Exercise
Where a picture appears in the data below, exclude it; restate everything else word for word.

Material for this task

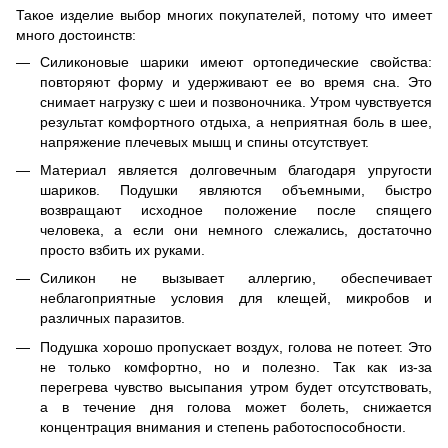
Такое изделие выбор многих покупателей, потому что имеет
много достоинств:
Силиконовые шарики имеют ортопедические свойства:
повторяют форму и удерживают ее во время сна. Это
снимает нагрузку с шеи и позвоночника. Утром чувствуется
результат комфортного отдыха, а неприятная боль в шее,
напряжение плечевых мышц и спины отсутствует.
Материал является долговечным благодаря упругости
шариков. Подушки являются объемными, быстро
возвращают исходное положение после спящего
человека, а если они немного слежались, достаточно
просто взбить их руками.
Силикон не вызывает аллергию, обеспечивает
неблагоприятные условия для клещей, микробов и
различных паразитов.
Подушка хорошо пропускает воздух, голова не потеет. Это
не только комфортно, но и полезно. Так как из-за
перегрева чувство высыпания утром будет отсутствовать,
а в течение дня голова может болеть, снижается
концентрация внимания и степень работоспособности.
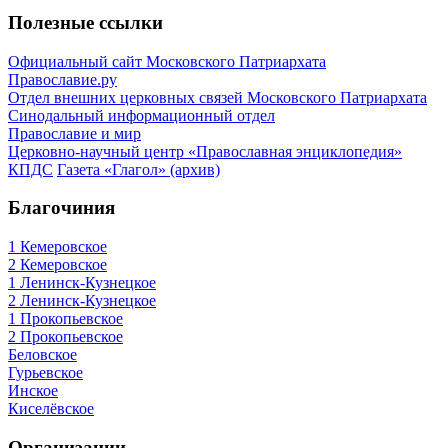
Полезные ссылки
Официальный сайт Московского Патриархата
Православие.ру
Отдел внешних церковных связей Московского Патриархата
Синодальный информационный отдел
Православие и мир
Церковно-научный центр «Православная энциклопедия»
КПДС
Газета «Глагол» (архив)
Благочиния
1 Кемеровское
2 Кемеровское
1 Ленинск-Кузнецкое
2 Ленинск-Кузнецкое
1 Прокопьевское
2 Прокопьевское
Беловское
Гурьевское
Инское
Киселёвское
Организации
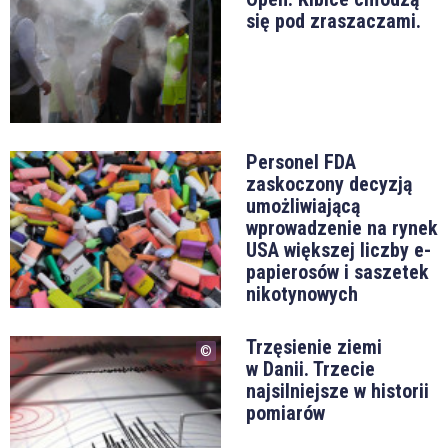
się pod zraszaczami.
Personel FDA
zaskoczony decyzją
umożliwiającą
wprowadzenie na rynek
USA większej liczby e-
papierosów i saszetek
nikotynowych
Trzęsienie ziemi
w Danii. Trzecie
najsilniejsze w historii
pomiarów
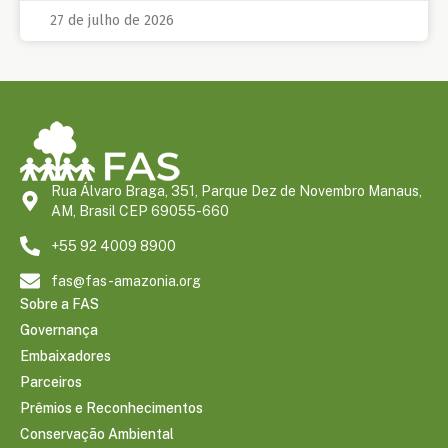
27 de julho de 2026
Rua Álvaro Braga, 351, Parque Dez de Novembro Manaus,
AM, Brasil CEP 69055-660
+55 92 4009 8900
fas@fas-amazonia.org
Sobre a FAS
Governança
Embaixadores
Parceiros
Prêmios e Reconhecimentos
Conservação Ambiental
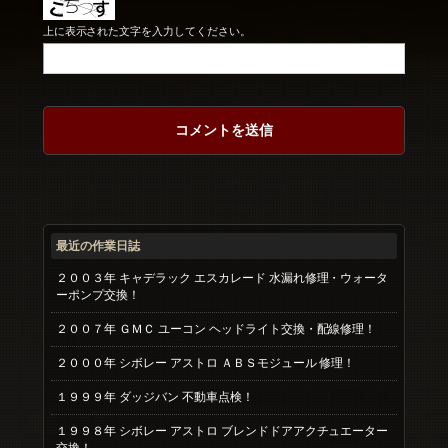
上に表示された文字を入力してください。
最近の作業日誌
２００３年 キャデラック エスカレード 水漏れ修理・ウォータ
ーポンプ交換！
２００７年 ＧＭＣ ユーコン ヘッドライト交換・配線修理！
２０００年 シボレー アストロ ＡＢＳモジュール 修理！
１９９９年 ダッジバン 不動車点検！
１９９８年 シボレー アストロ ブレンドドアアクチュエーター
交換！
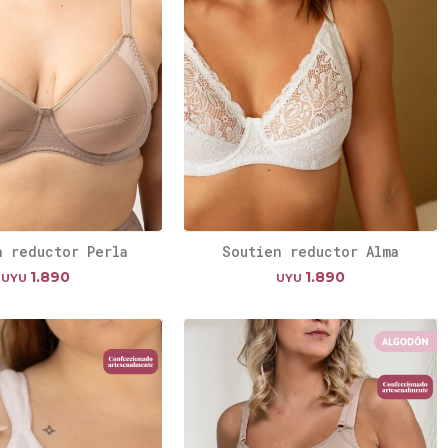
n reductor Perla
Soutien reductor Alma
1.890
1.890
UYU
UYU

Your solution
Такое изделие выбор многих покупателей, потому что имеет
много достоинств:
Силиконовые шарики имеют ортопедические свойства:
повторяют форму и удерживают ее во время сна. Это
снимает нагрузку с шеи и позвоночника. Утром чувствуется
результат комфортного отдыха, а неприятная боль в шее,
напряжение плечевых мышц и спины отсутствует.
Материал является долговечным благодаря упругости
шариков. Подушки являются объемными, быстро
возвращают исходное положение после спящего
человека, а если они немного слежались, достаточно
просто взбить их руками.
Силикон не вызывает аллергию, обеспечивает
неблагоприятные условия для клещей, микробов и
различных паразитов.
Подушка хорошо пропускает воздух, голова не потеет. Это
не только комфортно, но и полезно. Так как из-за
перегрева чувство высыпания утром будет отсутствовать,
а в течение дня голова может болеть, снижается
концентрация внимания и степень работоспособности.
Полезные ссылки
Официальный сайт Московского Патриархата
Православие.ру
Отдел внешних церковных связей Московского Патриархата
Синодальный информационный отдел
Православие и мир
Церковно-научный центр «Православная энциклопедия»
КПДС
Газета «Глагол» (архив)
Благочиния
1 Кемеровское
2 Кемеровское
1 Ленинск-Кузнецкое
2 Ленинск-Кузнецкое
1 Прокопьевское
2 Прокопьевское
Беловское
Гурьевское
Инское
Киселёвское
Организации
się pod zraszaczami.
Personel FDA
zaskoczony decyzją
umożliwiającą
wprowadzenie na rynek
USA większej liczby e-
papierosów i saszetek
nikotynowych
Trzęsienie ziemi
w Danii. Trzecie
najsilniejsze w historii
pomiarów
27 de julho de 2026
Rua Álvaro Braga, 351, Parque Dez de Novembro Manaus,
AM, Brasil CEP 69055-660
+55 92 4009 8900
fas@fas-amazonia.org
Sobre a FAS
Governança
Embaixadores
Parceiros
Prêmios e Reconhecimentos
Conservação Ambiental
上に表示された文字を入力してください。
最近の作業日誌
２００３年 キャデラック エスカレード 水漏れ修理・ウォータ
ーポンプ交換！
２００７年 ＧＭＣ ユーコン ヘッドライト交換・配線修理！
２０００年 シボレー アストロ ＡＢＳモジュール 修理！
１９９９年 ダッジバン 不動車点検！
１９９８年 シボレー アストロ ブレンドドアアクチュエーター
交換！
n reductor Perla
Soutien reductor Alma
1.890
1.890
UYU
UYU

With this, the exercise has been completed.